A Stock Transfer Required 3 Phone Calls, 2 Emails, and a Prayer. The Prayer Wasn't Answered.
A building materials wholesaler in Al Quoz operated 2 warehouses 4 kilometers apart. Warehouse A held bulk stock. Warehouse B served walk in customers from a retail front. Transfers happened 3 to 5 times per week. Each transfer required 3 phone calls, 2 emails, and a prayer that someone on the other end recorded it.
How AED 75K Went Missing
The prayer usually wasn't answered. The process looked like this. Warehouse B runs low on cement bags. The supervisor calls Warehouse A. "Send 200 bags." Warehouse A loads a truck. The driver delivers. Someone at Warehouse B signs a paper slip. The paper slip goes into a drawer. Nobody enters the transfer in the system. Warehouse A's inventory doesn't decrease. Warehouse B's inventory doesn't increase. The system still shows 200 bags at A and zero at B even though the physical reality is the opposite. This happened 180 times in one year. Not all transfers were missed. But 40% were entered late, 25% were entered with wrong quantities, and 15% were never entered at all. At year end, the combined stock discrepancy across both warehouses was AED 75,000. Stock that existed in one warehouse but was recorded in another.

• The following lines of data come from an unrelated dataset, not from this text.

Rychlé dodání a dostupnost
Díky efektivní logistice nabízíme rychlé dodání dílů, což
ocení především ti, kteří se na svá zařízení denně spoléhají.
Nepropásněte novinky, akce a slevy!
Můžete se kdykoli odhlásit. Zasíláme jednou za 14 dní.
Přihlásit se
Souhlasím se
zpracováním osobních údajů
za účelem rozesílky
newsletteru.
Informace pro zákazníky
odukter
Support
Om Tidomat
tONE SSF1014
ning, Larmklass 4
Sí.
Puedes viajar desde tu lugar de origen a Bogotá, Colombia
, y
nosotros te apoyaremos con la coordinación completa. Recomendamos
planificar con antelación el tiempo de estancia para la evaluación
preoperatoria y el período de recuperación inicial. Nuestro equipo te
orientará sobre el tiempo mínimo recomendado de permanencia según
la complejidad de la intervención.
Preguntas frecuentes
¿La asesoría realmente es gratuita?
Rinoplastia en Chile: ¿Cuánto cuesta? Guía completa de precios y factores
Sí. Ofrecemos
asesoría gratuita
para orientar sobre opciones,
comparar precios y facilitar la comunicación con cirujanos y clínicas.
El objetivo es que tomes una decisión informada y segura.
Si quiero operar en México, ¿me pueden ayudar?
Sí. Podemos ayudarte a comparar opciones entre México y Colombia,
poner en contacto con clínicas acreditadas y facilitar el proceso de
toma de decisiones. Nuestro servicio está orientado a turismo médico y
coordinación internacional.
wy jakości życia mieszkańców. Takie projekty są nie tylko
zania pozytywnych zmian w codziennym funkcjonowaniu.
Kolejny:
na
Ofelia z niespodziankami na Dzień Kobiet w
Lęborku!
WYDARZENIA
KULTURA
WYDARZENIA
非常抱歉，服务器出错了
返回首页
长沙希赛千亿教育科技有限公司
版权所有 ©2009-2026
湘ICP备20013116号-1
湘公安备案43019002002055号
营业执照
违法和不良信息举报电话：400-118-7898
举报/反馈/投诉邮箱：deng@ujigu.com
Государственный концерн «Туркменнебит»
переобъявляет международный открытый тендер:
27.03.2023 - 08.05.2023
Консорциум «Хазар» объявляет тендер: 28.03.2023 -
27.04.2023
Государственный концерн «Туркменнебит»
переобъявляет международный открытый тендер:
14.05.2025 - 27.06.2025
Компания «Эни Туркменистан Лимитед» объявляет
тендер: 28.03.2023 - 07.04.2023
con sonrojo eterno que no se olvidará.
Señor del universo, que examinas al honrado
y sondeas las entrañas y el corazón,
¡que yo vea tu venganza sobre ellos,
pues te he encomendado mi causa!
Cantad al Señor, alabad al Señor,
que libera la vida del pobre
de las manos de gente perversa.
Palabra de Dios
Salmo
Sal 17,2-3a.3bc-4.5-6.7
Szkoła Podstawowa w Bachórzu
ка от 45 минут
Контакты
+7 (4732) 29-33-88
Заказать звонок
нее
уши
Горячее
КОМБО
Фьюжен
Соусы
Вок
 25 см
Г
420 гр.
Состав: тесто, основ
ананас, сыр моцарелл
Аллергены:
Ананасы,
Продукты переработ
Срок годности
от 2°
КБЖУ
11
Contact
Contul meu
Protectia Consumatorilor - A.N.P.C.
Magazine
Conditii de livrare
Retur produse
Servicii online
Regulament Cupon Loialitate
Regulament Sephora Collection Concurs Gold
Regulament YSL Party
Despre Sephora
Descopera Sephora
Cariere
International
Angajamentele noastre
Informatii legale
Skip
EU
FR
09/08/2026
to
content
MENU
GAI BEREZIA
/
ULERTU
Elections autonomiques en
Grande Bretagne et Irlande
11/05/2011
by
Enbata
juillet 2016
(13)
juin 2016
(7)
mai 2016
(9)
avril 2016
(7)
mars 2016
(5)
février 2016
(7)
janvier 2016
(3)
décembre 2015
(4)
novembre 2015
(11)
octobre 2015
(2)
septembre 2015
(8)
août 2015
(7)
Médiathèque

Or recorded nowhere. The annual stocktake took 4 days instead of 2 because half the discrepancies were transfer related. The warehouse teams blamed each other. Warehouse A said "we sent it." Warehouse B said "we never received that quantity." The paper slips in the drawer either confirmed or contradicted depending on which ones you could find. Several were illegible. Two were missing entirely.
What They Tried
They tried a shared Google Sheet for tracking transfers. Both warehouses were supposed to update it. Within a month, the sheet had conflicting entries. A sent 200 bags on March 3. B received 180 bags on March 5. Nobody investigated the 20 bag difference because nobody owned the reconciliation process. The sheet became a third source of wrong data. They tried requiring the driver to carry a printed transfer form with carbon copies. One copy stays at A, one goes to B, one comes back to the office. The carbon copies were hard to read. The forms ran out after 6 weeks and nobody reordered them. The process reverted to phone calls.
What Solved It
ERPNext stock entry with material transfer type. Warehouse A creates a stock transfer in the system. The transfer specifies items, quantities, source warehouse, and target warehouse. Upon submission, inventory at A decreases and inventory at B increases simultaneously. One transaction. Both warehouses updated. No phone calls. The driver carries a printed transfer note generated by the system with a barcode. Warehouse B scans the barcode at receiving to confirm. If quantities don't match, the receiving team rejects and creates a partial receipt. The discrepancy flags immediately for investigation while the driver is still at the dock. A professional implementation configured the transfer workflow, trained both warehouse teams, and installed a barcode scanner at Warehouse B within week 2 of deployment. Total hardware investment: AED 500 for the scanner. Total process setup: 3 hours.
The Outcome
Transfer recording accuracy went from 60% to 99% in the first month. Year end stocktake discrepancy dropped from AED 75,000 to AED 8,000. The remaining AED 8,000 came from non transfer sources that were separately identifiable and correctable. Stocktake duration fell from 4 days to 1.5 days because the transfer reconciliation problem no longer existed. The warehouse teams stopped blaming each other because the system showed exactly who sent what, when, and who received it. At AED 1,999 per month, the multi warehouse module with stock transfers is a core feature. For any company operating more than one storage location, it eliminates the phone call, email, and prayer method that loses inventory in the gap between what was sent and what was recorded. Every business with multiple warehouses has a version of this story. The details change. The AED 75K changes. But the pattern is identical: transfers happen physically faster than they get recorded digitally, and the gap costs real money every single time.